Tony Boler was one of several amazing men of character, discipline, humor, and talent that became my family at WDKX in Rochester, NY. Just graduating and starting my first TV Reporting job at what was R News, I was asked to start filling in on the morning radio show at WDKX. Little did I know that even after a move away from Rochester, it would be WDKX that brought me back to the city. My damn colleagues had found a way to become my family without me even knowing it and Tony was the slyest of them all with that. I would walk into the station on weekend mornings (when I didn’t work, mind you) like an expectant toddler who knows her favorite uncle is right behind those doors with a triple-scoop ice cream cone just for her! Tony just oozed comfort, and fun, and support, and JOY! And THAT voice! Y’all! If you haven’t had the honor of hearing his voice on the airwaves, you have missed out and better catch some reairs, because his voice – his deep, buttery voice – would make Morgan Freeman, Isaac Hayes, and Mr. Darth Vader himself just say, “F it! I had a nice career, but Tony Boler just sunned me so I’m out.”

When my parents came to visit me in Rochester, WDKX was the first place I took them to so they could meet my new Rochester family and Tony and owner Dre in particular. I wanted to show off my ‘new uncles’ and show that I was in great hands, which, from their smiles you can see they knew it to be true.

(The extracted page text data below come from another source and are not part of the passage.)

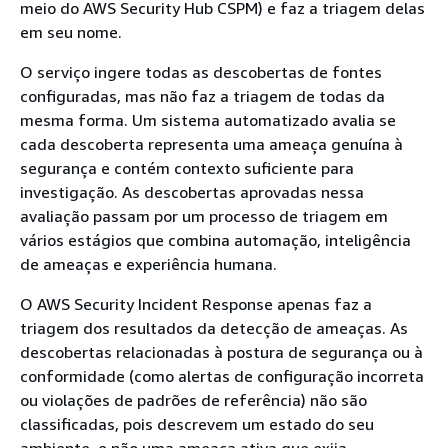
meio do AWS Security Hub CSPM) e faz a triagem delas
em seu nome.
O serviço ingere todas as descobertas de fontes
configuradas, mas não faz a triagem de todas da
mesma forma. Um sistema automatizado avalia se
cada descoberta representa uma ameaça genuína à
segurança e contém contexto suficiente para
investigação. As descobertas aprovadas nessa
avaliação passam por um processo de triagem em
vários estágios que combina automação, inteligência
de ameaças e experiência humana.
O AWS Security Incident Response apenas faz a
triagem dos resultados da detecção de ameaças. As
descobertas relacionadas à postura de segurança ou à
conformidade (como alertas de configuração incorreta
ou violações de padrões de referência) não são
classificadas, pois descrevem um estado do seu
ambiente, e não uma ameaça ativa que exija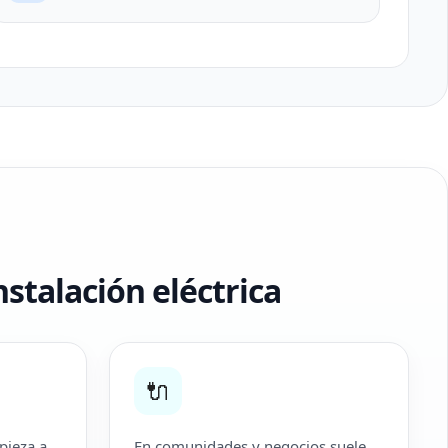
stalación eléctrica
🔌
pieza a
En comunidades y negocios suele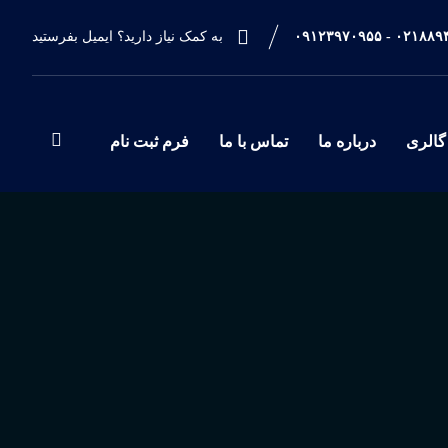
۰۲۱۸۸۹۴۶۲۹۹ - ۰
به کمک نیاز دارید؟ ایمیل بفرستید
گالری
درباره ما
تماس با ما
فرم ثبت نام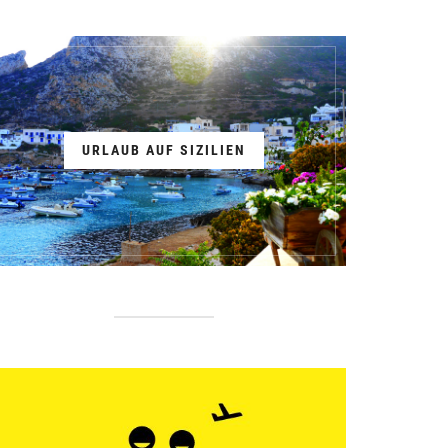
URLAUB AUF SIZILIEN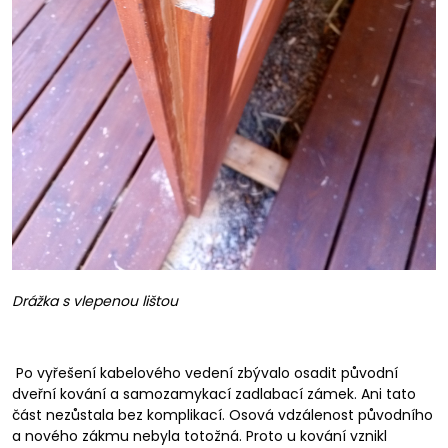
Drážka s vlepenou lištou
Po vyřešení kabelového vedení zbývalo osadit původní
dveřní kování a samozamykací zadlabací zámek. Ani tato
část nezůstala bez komplikací. Osová vdzálenost původního
a nového zákmu nebyla totožná. Proto u kování vznikl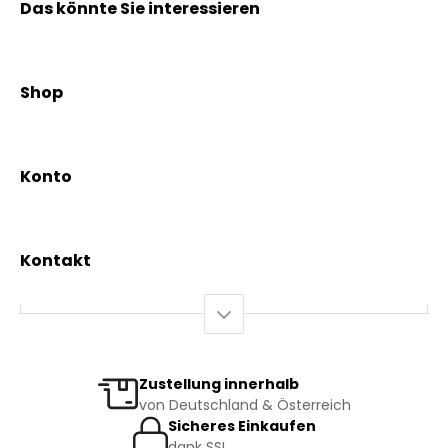
Das könnte Sie interessieren
Kräuterpfarrer Benedikt
Kräuterpfarrer Weidinger
Shop
Vereinsgründer Pfarrer Rauscher
Aktionen
Beratungsdienst
Kräutertees
News & Events
Konto
Gesundheit
Mein Konto / Registrierung
Bio-Produkte
Mein Warenkorb
Versand und Lieferung
Kontakt
+43 2844 7070
Mo – Do: 08:00 – 16:00 Uhr
Fr: 08:00 – 12:00 Uhr
bestellung@kraeuterpfarrer.at
Zustellung innerhalb
von Deutschland & Österreich
Jetzt zum Newsletter anmelden
Sicheres Einkaufen
dank SSL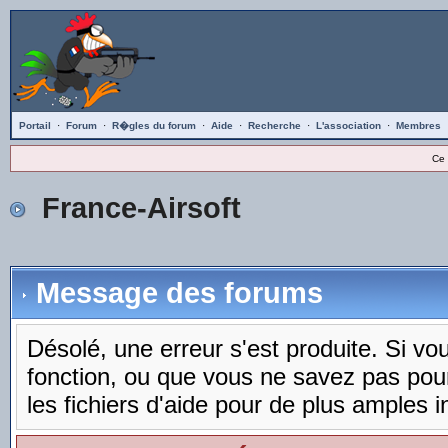
Portail
·
Forum
·
R�gles du forum
·
Aide
·
Recherche
·
L'association
·
Membres
Ce 
France-Airsoft
Message des forums
Désolé, une erreur s'est produite. Si vous
fonction, ou que vous ne savez pas pou
les fichiers d'aide pour de plus amples i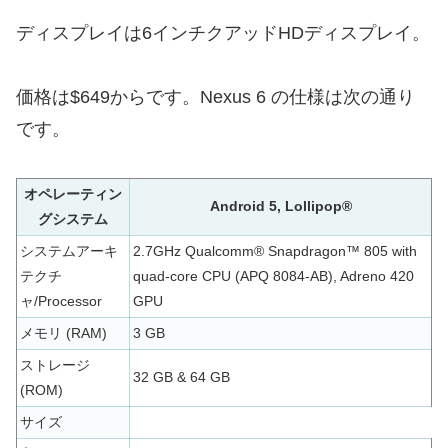
ディスプレイは6インチクアッドHDディスプレイ。
価格は$649からです。Nexus 6 の仕様は次の通り
です。
オペレーティン
Android 5, Lollipop®
グシステム
システムアーキ
2.7GHz Qualcomm® Snapdragon™ 805 with
テクチ
quad-core CPU (APQ 8084-AB), Adreno 420
ャ/Processor
GPU
メモリ (RAM)
3 GB
ストレージ
32 GB & 64 GB
(ROM)
サイズ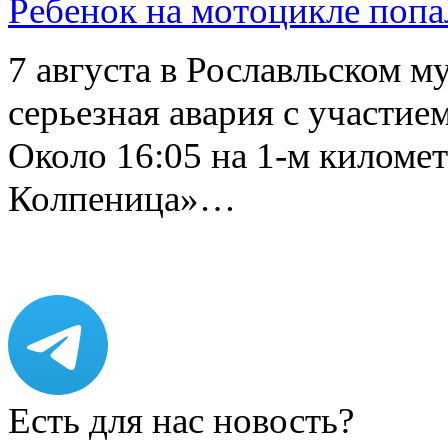
Ребенок на мотоцикле попа
7 августа в Рославльском 
серьезная авария с участие
Около 16:05 на 1-м киломе
Колпеница»…
Есть для нас новость?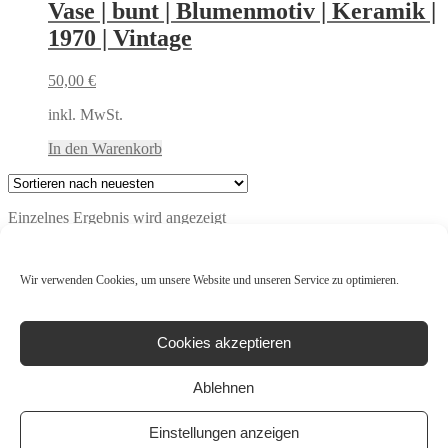
Vase | bunt | Blumenmotiv | Keramik |
1970 | Vintage
50,00
€
inkl. MwSt.
In den Warenkorb
Einzelnes Ergebnis wird angezeigt
Produktkategorien
Wir verwenden Cookies, um unsere Website und unseren Service zu optimieren.
Mon Ami(e) Vintage GbR
4.8
Cookies akzeptieren
Basierend auf 37 Bewertungen
powered by
G
o
o
g
l
e
bewerte uns auf
Ablehnen
Vintage Ratan-Schaukelstuhl
Einstellungen anzeigen
339,00
€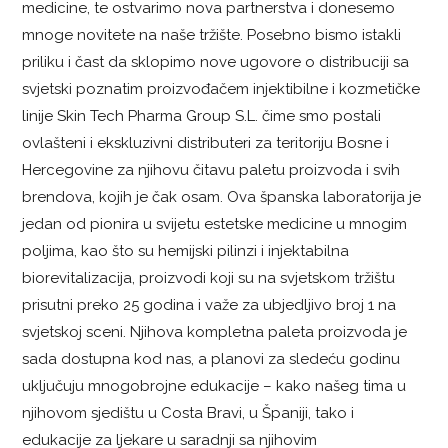
medicine, te ostvarimo nova partnerstva i donesemo
mnoge novitete na naše tržište. Posebno bismo istakli
priliku i čast da sklopimo nove ugovore o distribuciji sa
svjetski poznatim proizvođačem injektibilne i kozmetičke
linije Skin Tech Pharma Group S.L. čime smo postali
ovlašteni i ekskluzivni distributeri za teritoriju Bosne i
Hercegovine za njihovu čitavu paletu proizvoda i svih
brendova, kojih je čak osam. Ova španska laboratorija je
jedan od pionira u svijetu estetske medicine u mnogim
poljima, kao što su hemijski pilinzi i injektabilna
biorevitalizacija, proizvodi koji su na svjetskom tržištu
prisutni preko 25 godina i važe za ubjedljivo broj 1 na
svjetskoj sceni. Njihova kompletna paleta proizvoda je
sada dostupna kod nas, a planovi za sledeću godinu
uključuju mnogobrojne edukacije – kako našeg tima u
njihovom sjedištu u Costa Bravi, u Španiji, tako i
edukacije za ljekare u saradnji sa njihovim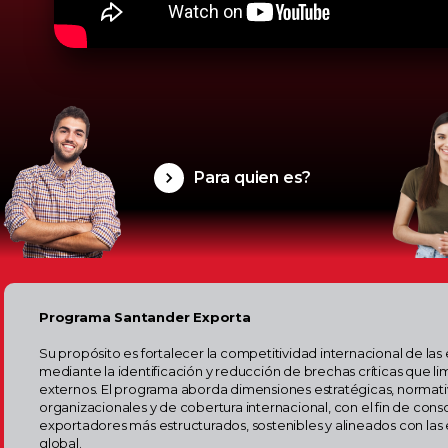
Para quien es?
Programa Santander Exporta
Su propósito es fortalecer la competitividad internacional de l
mediante la identificación y reducción de brechas críticas que
externos. El programa aborda dimensiones estratégicas, normativa
organizacionales y de cobertura internacional, con el fin de co
exportadores más estructurados, sostenibles y alineados con las
global.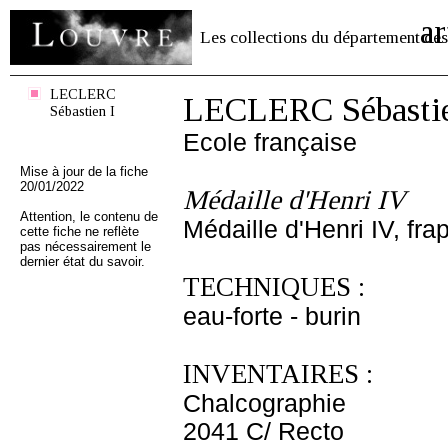
ar
Les collections du département des
LECLERC
LECLERC Sébastie
Sébastien I
Ecole française
Mise à jour de la fiche
20/01/2022
Médaille d'Henri IV
Attention, le contenu de
Médaille d'Henri IV, fr
cette fiche ne reflète
pas nécessairement le
dernier état du savoir.
TECHNIQUES :
eau-forte - burin
INVENTAIRES :
Chalcographie
2041 C/ Recto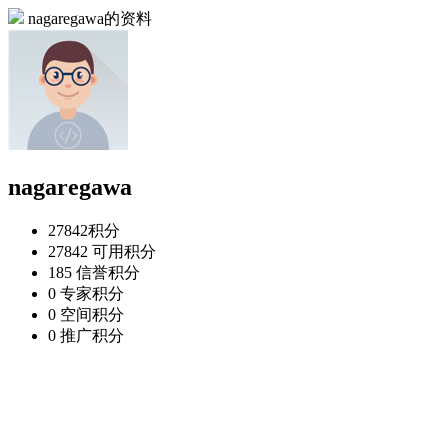
nagaregawa的资料
nagaregawa
27842
积分
27842
可用积分
185
信誉积分
0
专家积分
0
空间积分
0
推广积分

When Kuti and I had our daughter, we hopped in the car for a what-was-supposed-to-be 6-hour road trip (it wound up being nine thanks to weather) with a 4-month old for the station’s 40th anniversary. My family grew so, of course, my Rochester peeps needed to meet her as well. Tony was right there – proud and congratulatory with a huge, proud smile.

Tony had a loving wife and amazing children he loved and thought the world of. I’m ancillary to this whole thing. His family is devastated, as are his close friends. I surely am not trying to make this about me and my grief at all, especially when, like kids in families do, I moved away and we really only relied on Facebook for updates for a long time. Still, this hurts in a very acute way, especially since that time in Rochester and WDKX in particular holds such a huge, pivotal place in my life. I would NOT be here – professionally or personally – without the people who occupied those DKX walls. Period. That’s the truth.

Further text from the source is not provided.